By Eli Harman, from his blog
(Note from John Mark: Eli Harman is one of the leading Propertarians, and he is the best of us at doing and explaining “full accounting” – identifying what is actually going on in any given human interaction, and fully accounting for all the costs imposed and benefits produced. I highly recommend his blog and his YouTube channel. You can also find some of his writings by searching for his name on Propertarianism.com.)
PRIVILEGE AS A COMMONS
Critics of privilege allege that it is unearned, and therefore unfair. Well, part of that’s true, so far as it goes. I didn’t earn my privilege. I inherited most of it. But I do pay to maintain it. And I must pay to add to it, so that I may pass on more to my children.
Every time I’m extended privilege, I’m necessarily given the opportunity to abuse it.
When I go into a store, say, and am not followed around by security, I’m given the opportunity to steal. By foregoing that opportunity, I’m bearing an opportunity cost, and in so doing, paying for my privilege, and at the same time, maintaining it as a commons for others like me to enjoy.
When I am pulled over by a cop, and am polite and cooperative rather than belligerent and reactive, not only do I purchase a better outcome for myself, but for everyone who resembles me (in whatever way.)
Every time I seek to do my share, rather than to shirk; to pay my way, rather than to free ride; to give, rather than take; I pay into the privilege bank. I can only ever cash in a fraction of that. But if I can count on others like me to do likewise, we all come out ahead.
Now, if someone would be willing to bear those costs, but their coethnics are not, or are less willing than others, that’s unfortunate for them.
But if they demand the same privilege, it is they who are demanding something unearned, and that their coethnics have not demonstrated a willingness to pay for, or at least an equal willingness to pay for. They are demanding that others take a risk for their benefit; one that has not been shown to be a good risk, one worth the cost of taking.
If you want privilege, pay for its construction as a commons. But do not attack those who do and demand that they share their privilege with you, and offer nothing in return.

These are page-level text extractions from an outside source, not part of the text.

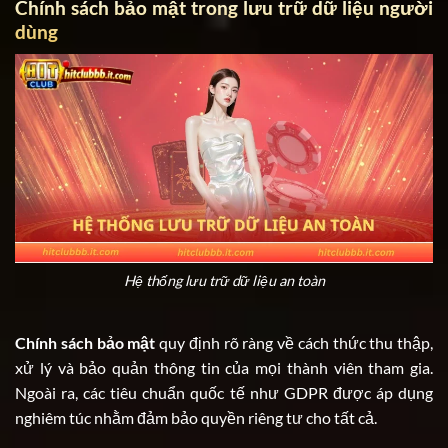
Chính sách bảo mật trong lưu trữ dữ liệu người
dùng
Hệ thống lưu trữ dữ liệu an toàn
Chính sách bảo mật
quy định rõ ràng về cách thức thu thập,
xử lý và bảo quản thông tin của mọi thành viên tham gia.
Ngoài ra, các tiêu chuẩn quốc tế như GDPR được áp dụng
nghiêm túc nhằm đảm bảo quyền riêng tư cho tất cả.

Now some might object that this is “collectivism” or “collective responsibility” and we should instead only judge anyone as individuals.
But that is not a reasonable objection nor a reasonable suggestion.
Now, if someone doesn’t want to be profiled, or discriminated against, there are three ways they can realistically attack this issue.
They can help make it easier (and therefore less costly) for me to distinguish them from less reputable elements by using signals (dress, mannerisms, speech etc…) which demonstrate that they are not a threat, that they are successful, reliable, etc…
They can increase the value of what they can OFFER me so that I have more incentive to invest in telling them apart.
Or they can suppress the misbehavior of the disreputable element within their community to reduce the NEED for me to tell them apart; to reduce the risk for me of failing to tell them apart.